The exchange rate of the Syrian lira dropped sharply in early September to its lowest rate since the start of the revolution in 2011 to reach 650 lira to the US dollar.
The Syrian people have been suffering from rising prices for food, fuel and goods since most incomes can no longer keep up with the cost of living, especially those of the country’s civil servants whose average income is less than $100 a month.
The lira has nosedived to 580 to the dollar over the past couple of years, but this month it depreciated by 12 per cent of its average rate.
The drop coincided with the 61st Damascus International Fair, which the government of Syrian President Bashar Al-Assad has been relying on in order to revive the economy and convince others to participate in rebuilding the country.
These hopes were shattered by the US refusal to participate in the reconstruction of Syria before reaching a political solution to the crisis and threats to impose sanctions on any country or company forging economic relations with Syria.
The value of the dollar gradually climbed in 2019, reaching more than 500 lira in February before jumping to 650 this month. The opposition in Syria says that all the indicators show that the lira will continue to depreciate and that it could collapse altogether.
The Central Bank of Syria (CBS) has not been able to intervene to save the national currency, which has seen inflation of 1,300 per cent. In early 2011, one dollar was worth 50 lira.
During the eight years of pummeling the country’s infrastructure and paralysis of its economy that the conflict has led to, the lira has gone into freefall, making Syrians anxious about holding onto the currency and increasing demand for the dollar.
Some studies have found that the war has cost Syria $380 billion so far, or seven times the country’s GDP in 2010. After the national currency nosedived this month, the state-controlled media began talking about a “conspiracy” and asserting that the high exchange rate was fictitious, though without giving any economic basis for this.
It said the exchange rate was part of a systematic campaign to weaken Syria economically by undermining confidence in its transactions and causing people to abandon the national currency, adding that the real reason for the fall in the value of the lira was the economic sanctions by the US against Syria and Iran.
The Syrian regime thus continues to deny economic realities, claiming every year when it issues the government budget that it is in control of the economy and that an economic takeoff is just around the corner.
It claims it can rebuild Syria in partnership with its allies, refusing to discuss the deterioration of the economy.

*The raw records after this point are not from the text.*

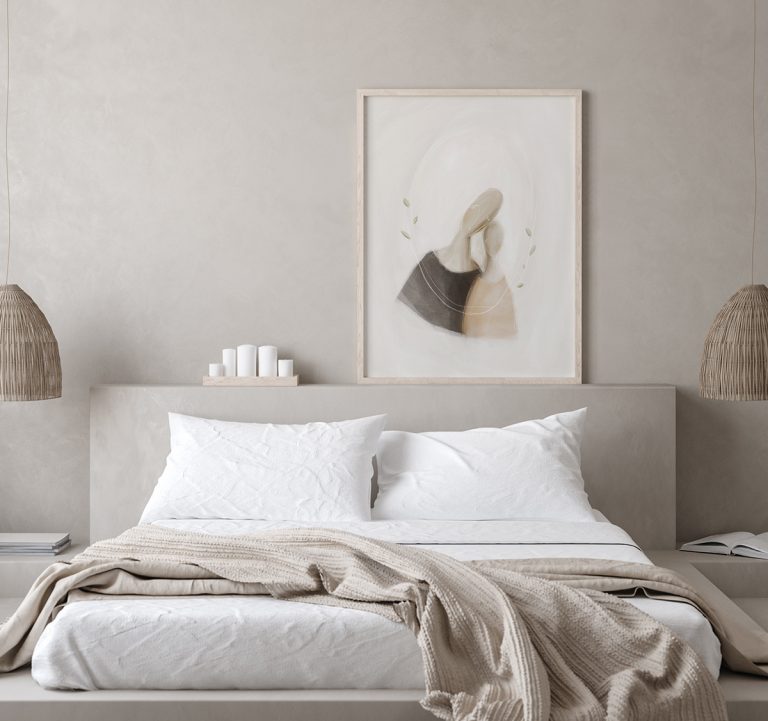 Locate an element on the screen. lamp shades is located at coordinates (34, 345), (735, 350). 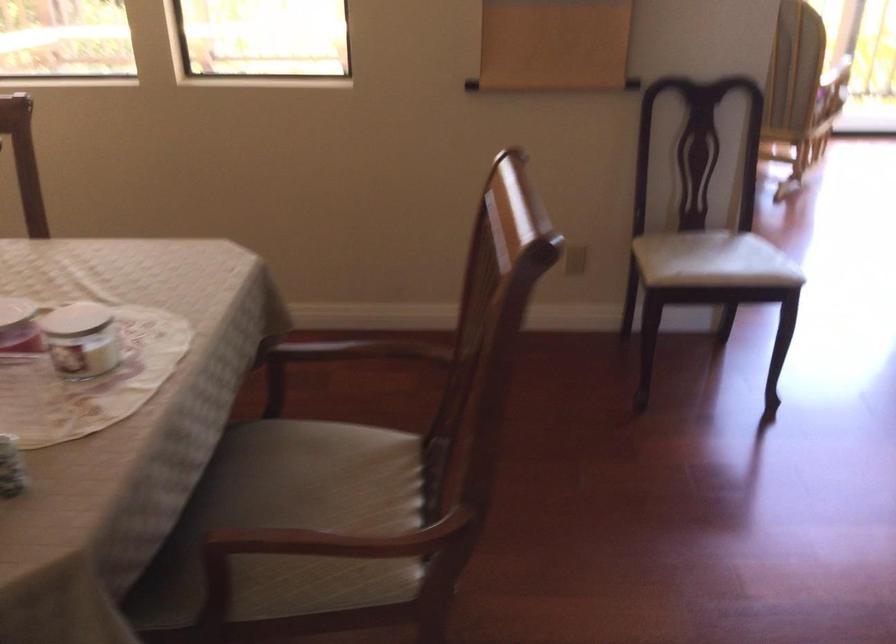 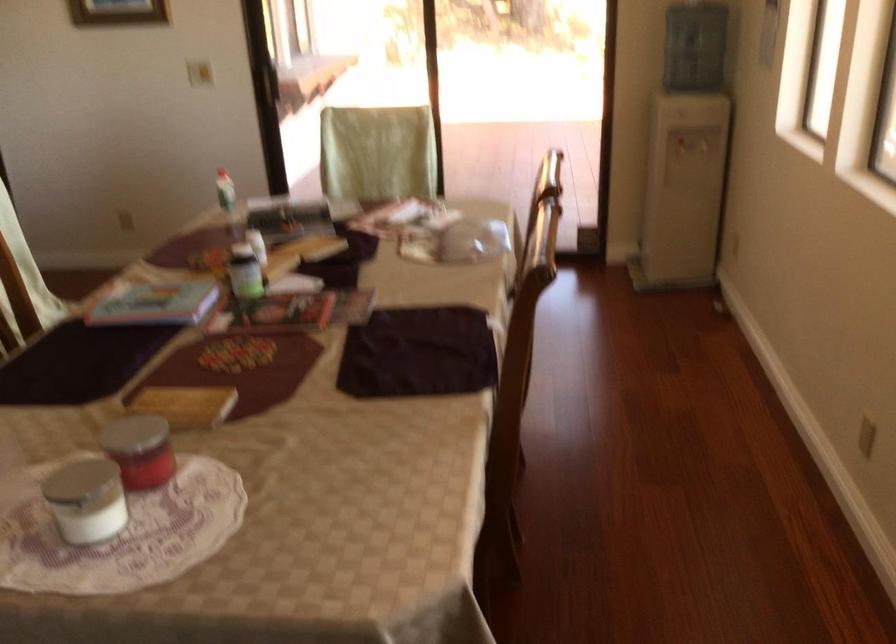 Find the pixel in the second image that matches the point at 113,319 in the first image.

(85, 500) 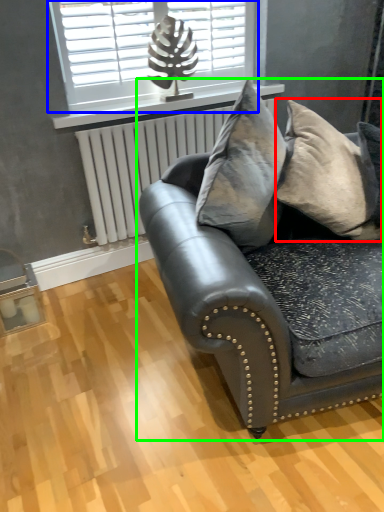 Question: Based on their relative distances, which object is farther from pillow (highlighted by a red box)? Choose from window (highlighted by a blue box) and studio couch (highlighted by a green box).

Choices:
 (A) window
 (B) studio couch

Answer: (A) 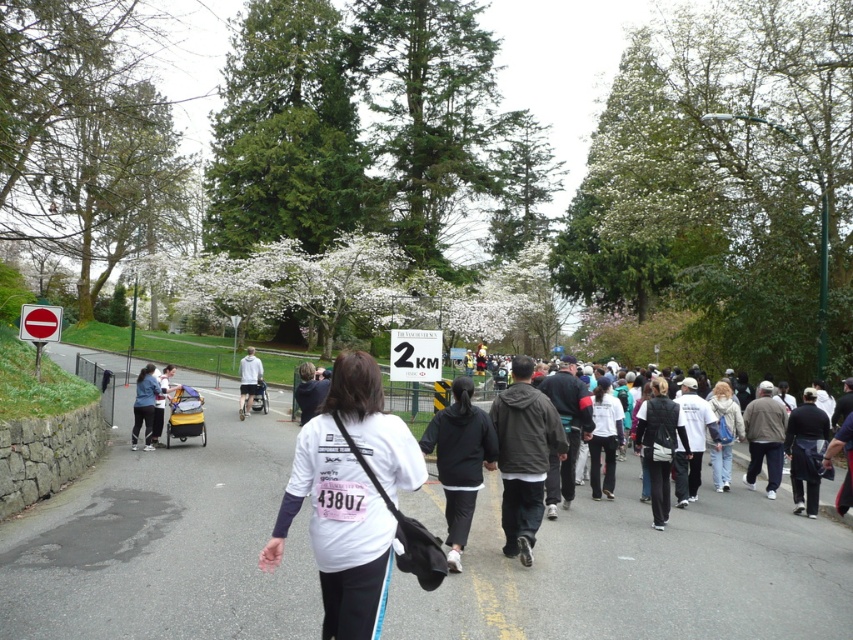 Question: Which point is closer to the camera taking this photo?

Choices:
 (A) (456, 500)
 (B) (293, 577)

Answer: (B)

Question: Which object is positioned farthest from the white matte shirt at center?

Choices:
 (A) black matte sweatshirt at center
 (B) black fabric jacket at center
 (C) white fabric shirt at center

Answer: (B)

Question: Observing the image, what is the correct spatial positioning of white fabric shirt at center in reference to black matte sweatshirt at center?

Choices:
 (A) below
 (B) above

Answer: (A)

Question: Based on their relative distances, which object is nearer to the white matte jacket at center?

Choices:
 (A) white matte shirt at center
 (B) white fabric shirt at center
 (C) black matte sweatshirt at center
 (D) white fuzzy jacket at right

Answer: (D)

Question: Can you confirm if black fabric jacket at center is smaller than white fuzzy jacket at right?

Choices:
 (A) no
 (B) yes

Answer: (B)

Question: Does white matte shirt at center have a larger size compared to black fabric jacket at center?

Choices:
 (A) yes
 (B) no

Answer: (B) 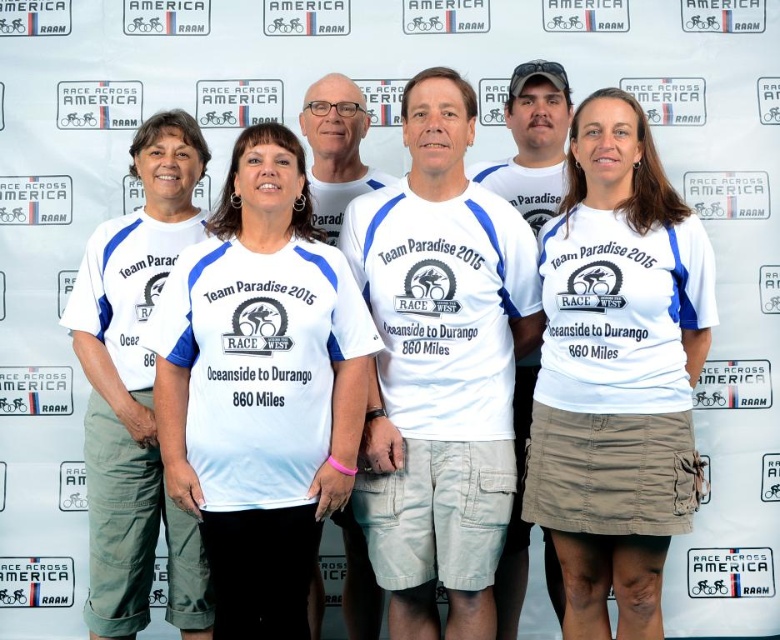 Looking at the group photo of Team Paradise 2015, you notice two white shirts at the center of the image. According to the scene description, both are labeled as either white fabric shirt at center or white cotton shirt at center. Which of these two shirts is positioned to the left?

The white fabric shirt at center is positioned to the left of the white cotton shirt at center. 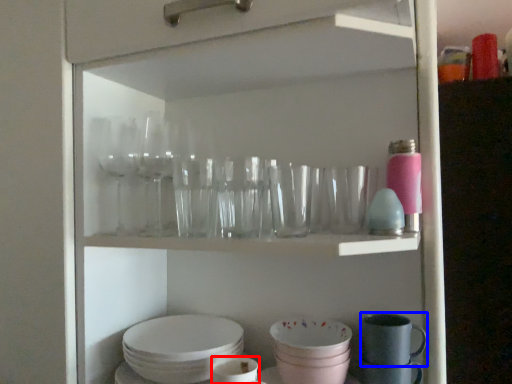 Question: Which of the following is the closest to the observer, tableware (highlighted by a red box) or tableware (highlighted by a blue box)?

Choices:
 (A) tableware
 (B) tableware

Answer: (A) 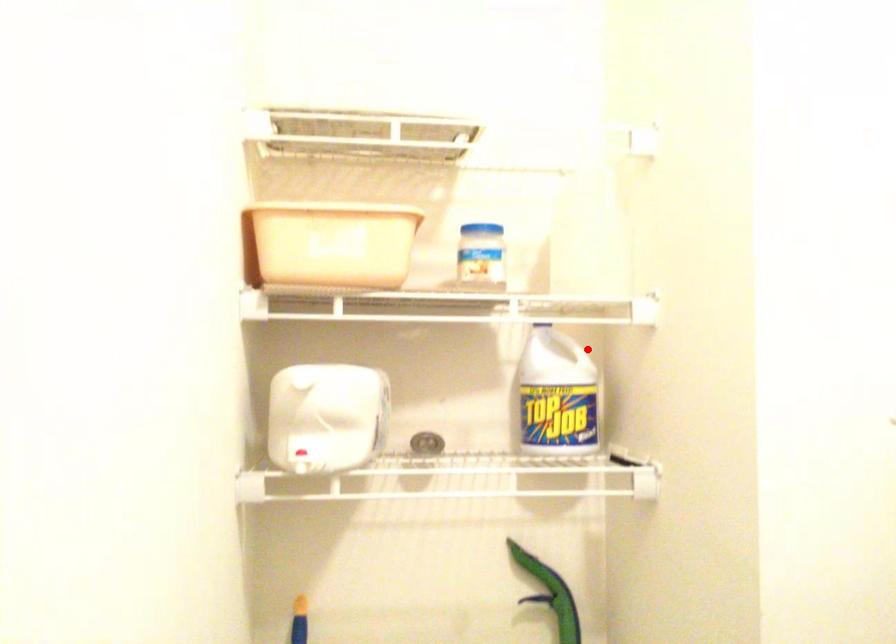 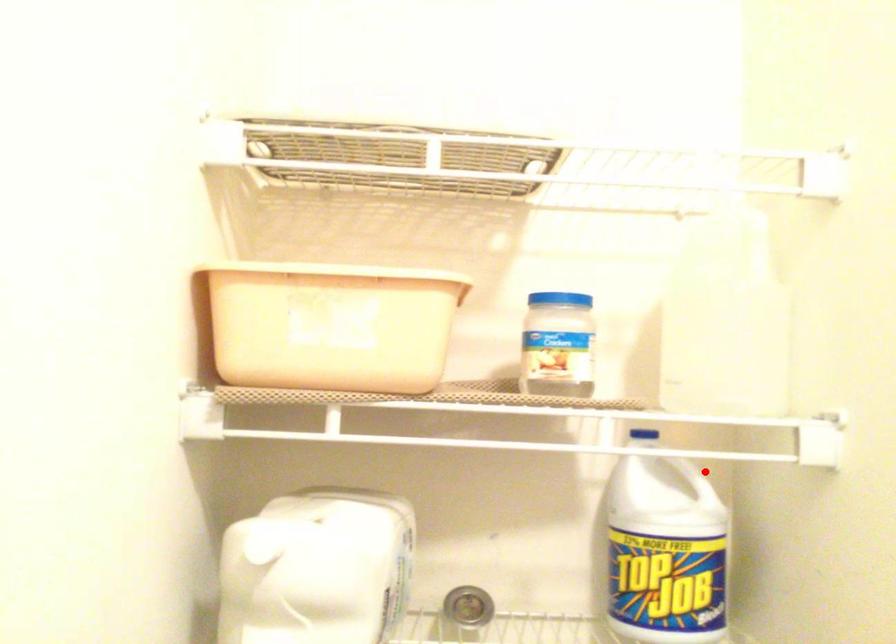 I am providing you with two images of the same scene from different viewpoints. A red point is marked on the first image and another point is marked on the second image. Is the red point in image1 aligned with the point shown in image2?

Yes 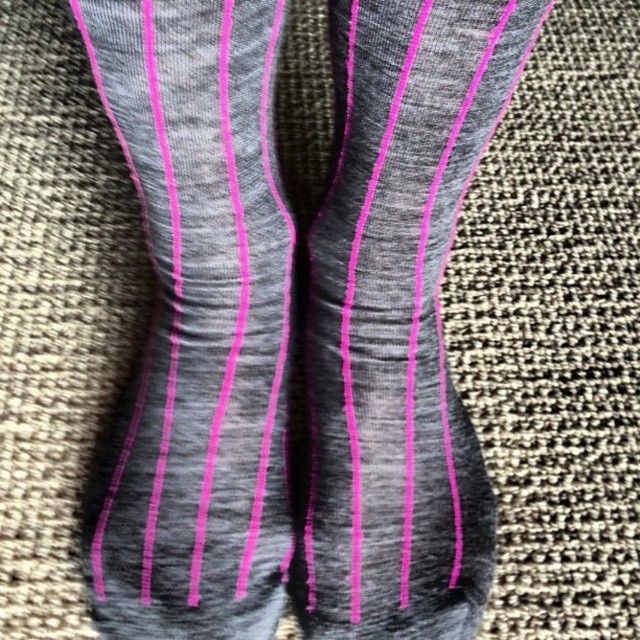 Does gray heathered sock at center have a lesser width compared to matte gray sock at center?

Indeed, gray heathered sock at center has a lesser width compared to matte gray sock at center.

Who is more forward, (220,256) or (342,246)?

Positioned in front is point (220,256).

Where is `gray heathered sock at center`? gray heathered sock at center is located at coordinates (196, 324).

It also refuses to address the corruption gnawing at the government and regime.
The former governor of the CBS was able to raise the value of the lira in 2017 and 2018 by intervening in the foreign-exchange market, pumping in large amounts of dollars and selling directly on the market.
However, this intervention was temporary because of the CBS’s dwindling dollar reserves, and there is now little chance of replenishing them.
The CBS can no longer cover the cost of imports, and there is continuous demand on the dollar in the local market to pay for them, causing the lira to go into free fall.
As the government has continued to print money without this being covered by production, inflation has reached a staggering 1,200 per cent from 2011 until today.
Mohamed Al-Mohamed, a Syrian economic analyst, asked “why are they denying there are economic causes for the depreciation of the lira? Why are they avoiding discussion about the CBS’s inability to intervene on the exchange market? Why can’t Al-Assad admit that the reason the Central Bank cannot intervene is because the foreign currency reserves have dried up?”
“Denying or ignoring these facts does not solve the problem. Once again, the regime is trying to solve its financial crises through security means by arresting bankers, closing currency exchange companies, and imposing an official rate for the dollar that is lower than its value on the black market. It is failing miserably because it is an economic problem and its solution must be economic also.”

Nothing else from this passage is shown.